None of these heritage items can be handled; they are too precious and fragile.
Just how fragile the museum realised when, in preparation for moving itself and its collection of 40,000 catalogued and 13,000 uncatalogued items to Te Manawa Museum of Art, Science and History, it enlisted the help of specialist conservators in paper, wood and, of course, textiles.
The verdict on the condition of the 1905 and 1924 jerseys was not good. They were perilously delicate and aging beyond their years. In photographs of the 1905 jersey, the cause of the problems is clearly apparent: a shoulder yoke is quilt-stitched to the top of the garment, making it look almost armour-like.
The body of the 1905 jersey is of a fine, flexible, stretchable wool. The yoke, on the other hand, has no ‘give’, and has become dry and brittle. The two fabrics are antagonists: the wool flexes; the linen breaks. The 1924 jersey, though of coarser wool, has the same problem, although here it is hidden – the yoke is stitched inside the jersey.

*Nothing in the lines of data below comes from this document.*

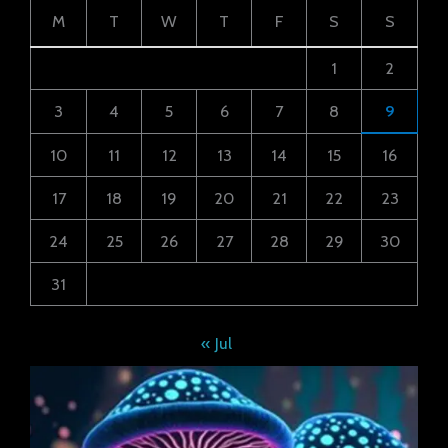
M
T
W
T
F
S
S
1
2
3
4
5
6
7
8
9
10
11
12
13
14
15
16
17
18
19
20
21
22
23
24
25
26
27
28
29
30
31
« Jul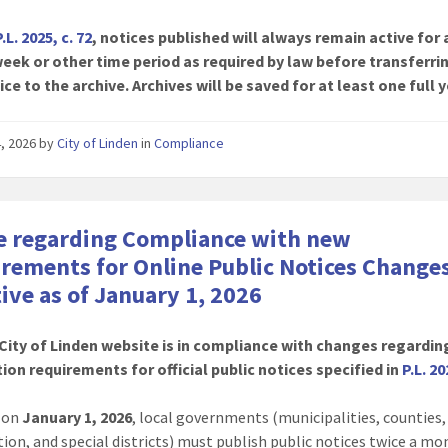
P.L. 2025, c. 72
, notices published will always remain active for 
eek or other time period as required by law before transferri
ice to the archive. Archives will be saved for at least one full y
4, 2026
by
City of Linden
in
Compliance
e regarding Compliance with new
rements for Online Public Notices Change
tive as of January 1, 2026
City of Linden website is in compliance with changes regardin
ion requirements for official public notices specified in
P.L. 20
g on
January 1, 2026
, local governments (municipalities, counties
tion, and special districts) must publish public notices twice a m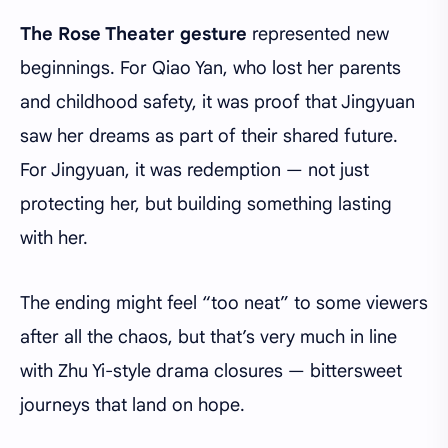
The Rose Theater gesture
represented new
beginnings. For Qiao Yan, who lost her parents
and childhood safety, it was proof that Jingyuan
saw her dreams as part of their shared future.
For Jingyuan, it was redemption — not just
protecting her, but building something lasting
with her.
The ending might feel “too neat” to some viewers
after all the chaos, but that’s very much in line
with Zhu Yi-style drama closures — bittersweet
journeys that land on hope.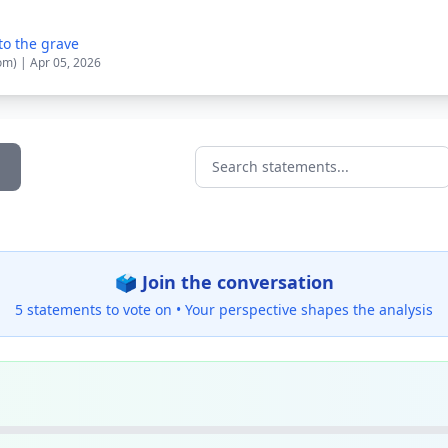
to the grave
om) | Apr 05, 2026
Search statements...
🗳️ Join the conversation
5 statements to vote on •
Your perspective shapes the analysis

In the interest of conservation, these jerseys – made to endure brutal treatment, and worn through tackles and tries, mud and rain – should never again be so much as touched.
The thought was anathema to exhibition planner Bettina Anderson, to whom the soon-to-be-upgraded Rugby Museum, with its mementos behind-glass approach, seemed distinctly dated and two-dimensional. Elsewhere museums were actively putting objects from their collections into the hands of their visitors – and failing access to the physical things themselves, to near facsimiles.
Te Papa, for example, in its natural history discovery centre, lets children step inside a replica dinosaur footprint, inspect an insect under a microscope, or find a fossil.
There is no more physical pursuit than rugby. It is not a ‘look, don’t touch’ affair. So one of the sections of the reborn Rugby Museum is to be called ‘Have A Go’. Here visitors will be able to kick a rugby ball or test their prowess at jumping, sprinting or taking on a scrum machine.
So far, so good, but why not take it further? Imagine the thrill and pride of pulling on one of those legendary All Blacks jerseys – or if not the jersey itself then something as close to it as humanly possible. The idea of creating replicas seems to have emerged organically. Anderson approached Deb Cumming and Robertina Downes of Massey’s Institute of Design for Industry and Environment for help
Neither is a rugby follower. For Downes, whose broad vowels mark her northern English upbringing, rugby is the game played with a “funny-shaped ball”, and Cumming, though a keen sportsperson and someone whose master’s research examined sports dress for women during colonial times, is little better. When the tall, elegantly built Cumming casts around for a personal experience that resembles that of a true believer trying on an All Blacks jersey, she turns to high fashion, imagining “the deep inner happiness of trying on a Prada woollen jumper or a Comme des Garçons coat”.
But for understanding how it is that garments are constructed – the ins-and-outs of yarn sizing, of cut and manufacturing techniques – it would be hard to find anyone more expert or qualified. Before turning to academia, Cumming, who has degrees in design and psychology, worked in commercial fashion design and production for various national apparel companies and ran her own independent fashion design label. Downes has worked in the apparel industry in England, China and New Zealand.
Downes’ next project? Work on one item of rugby uniform that is unlikely to make its way into street fashion any time soon: rugby caps.